--- START ---

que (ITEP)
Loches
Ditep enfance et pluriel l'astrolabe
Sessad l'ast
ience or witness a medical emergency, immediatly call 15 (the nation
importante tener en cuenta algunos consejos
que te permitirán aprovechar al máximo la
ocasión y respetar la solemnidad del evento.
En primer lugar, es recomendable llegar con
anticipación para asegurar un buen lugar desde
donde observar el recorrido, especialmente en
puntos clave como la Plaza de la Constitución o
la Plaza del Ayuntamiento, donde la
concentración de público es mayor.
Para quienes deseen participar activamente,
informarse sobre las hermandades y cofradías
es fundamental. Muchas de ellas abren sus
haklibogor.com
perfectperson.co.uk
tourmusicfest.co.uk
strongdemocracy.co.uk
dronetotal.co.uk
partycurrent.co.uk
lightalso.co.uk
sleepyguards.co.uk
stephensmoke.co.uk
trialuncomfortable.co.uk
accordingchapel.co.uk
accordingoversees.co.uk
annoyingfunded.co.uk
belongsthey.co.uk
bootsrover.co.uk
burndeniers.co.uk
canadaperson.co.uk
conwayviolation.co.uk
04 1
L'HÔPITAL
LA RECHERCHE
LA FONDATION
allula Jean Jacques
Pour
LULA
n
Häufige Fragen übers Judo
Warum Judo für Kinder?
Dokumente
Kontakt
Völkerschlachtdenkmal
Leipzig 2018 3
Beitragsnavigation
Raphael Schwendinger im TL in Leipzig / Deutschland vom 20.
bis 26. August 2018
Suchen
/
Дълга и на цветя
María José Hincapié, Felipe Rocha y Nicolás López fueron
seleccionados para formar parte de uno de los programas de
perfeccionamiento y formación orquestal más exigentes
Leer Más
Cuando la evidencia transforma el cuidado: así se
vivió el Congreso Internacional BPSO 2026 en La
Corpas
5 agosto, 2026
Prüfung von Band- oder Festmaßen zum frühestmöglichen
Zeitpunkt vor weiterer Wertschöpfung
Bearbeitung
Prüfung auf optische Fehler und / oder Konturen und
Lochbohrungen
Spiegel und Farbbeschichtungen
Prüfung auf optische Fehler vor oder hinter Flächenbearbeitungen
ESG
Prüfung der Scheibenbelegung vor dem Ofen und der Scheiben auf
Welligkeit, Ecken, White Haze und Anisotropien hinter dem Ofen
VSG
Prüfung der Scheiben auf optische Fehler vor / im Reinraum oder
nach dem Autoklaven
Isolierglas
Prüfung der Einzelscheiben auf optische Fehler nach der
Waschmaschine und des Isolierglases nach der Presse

--- END ---
--- START ---

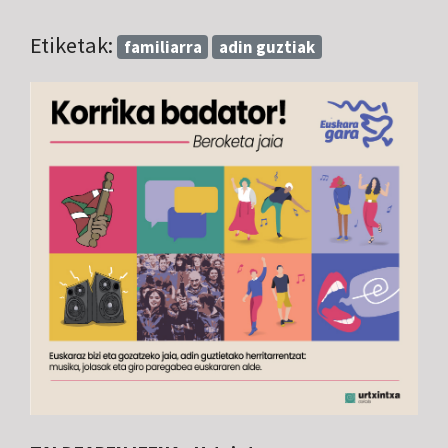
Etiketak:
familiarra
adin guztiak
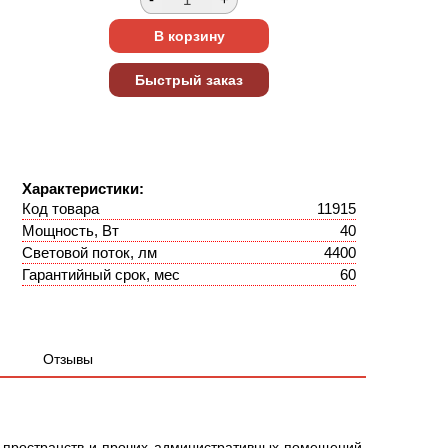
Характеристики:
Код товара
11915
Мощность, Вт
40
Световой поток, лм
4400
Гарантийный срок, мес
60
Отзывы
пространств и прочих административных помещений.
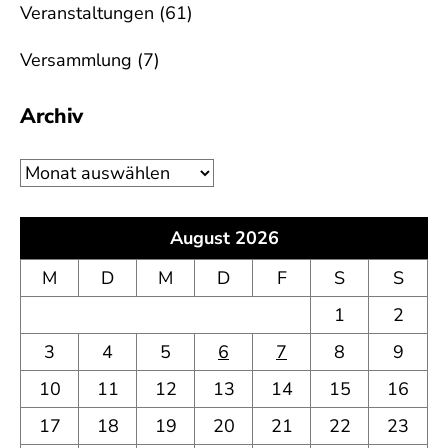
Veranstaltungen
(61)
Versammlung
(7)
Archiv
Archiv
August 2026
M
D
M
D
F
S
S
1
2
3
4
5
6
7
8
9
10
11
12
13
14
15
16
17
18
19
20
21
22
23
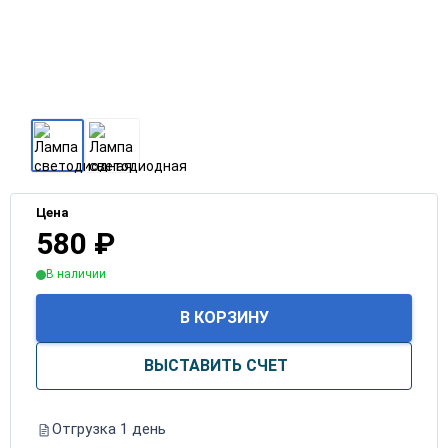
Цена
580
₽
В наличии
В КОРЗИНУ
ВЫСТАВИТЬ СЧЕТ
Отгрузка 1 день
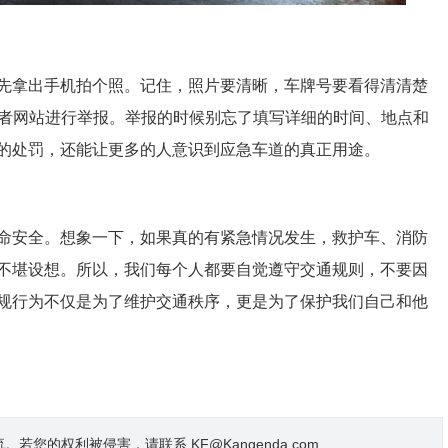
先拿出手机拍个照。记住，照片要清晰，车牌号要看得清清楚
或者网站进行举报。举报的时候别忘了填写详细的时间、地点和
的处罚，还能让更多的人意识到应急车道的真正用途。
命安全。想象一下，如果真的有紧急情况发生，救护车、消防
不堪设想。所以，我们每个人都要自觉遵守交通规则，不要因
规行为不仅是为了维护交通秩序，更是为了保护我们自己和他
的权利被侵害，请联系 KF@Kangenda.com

--- END ---
--- START ---

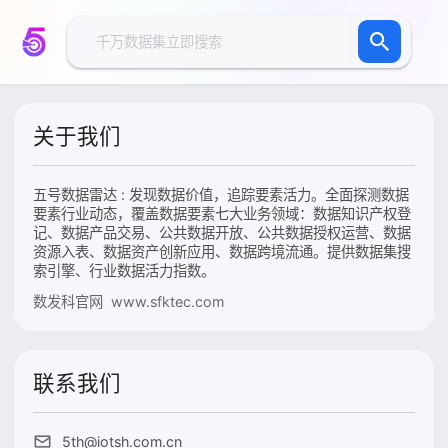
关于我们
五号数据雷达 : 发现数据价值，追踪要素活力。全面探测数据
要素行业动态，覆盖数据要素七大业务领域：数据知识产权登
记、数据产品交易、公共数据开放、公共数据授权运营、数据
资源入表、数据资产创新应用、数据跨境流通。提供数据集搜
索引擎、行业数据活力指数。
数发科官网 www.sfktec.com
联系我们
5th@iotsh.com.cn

--- END ---

DESCRIPTION OF THE TASK:
Return, with no change at all, every line in the entries above from the line containing "importante tener en cuenta algunos consejos" through the line containing "donde observar el recorrido, especialmente en".

ANSWER TO THIS PROBLEM:
importante tener en cuenta algunos consejos
que te permitirán aprovechar al máximo la
ocasión y respetar la solemnidad del evento.
En primer lugar, es recomendable llegar con
anticipación para asegurar un buen lugar desde
donde observar el recorrido, especialmente en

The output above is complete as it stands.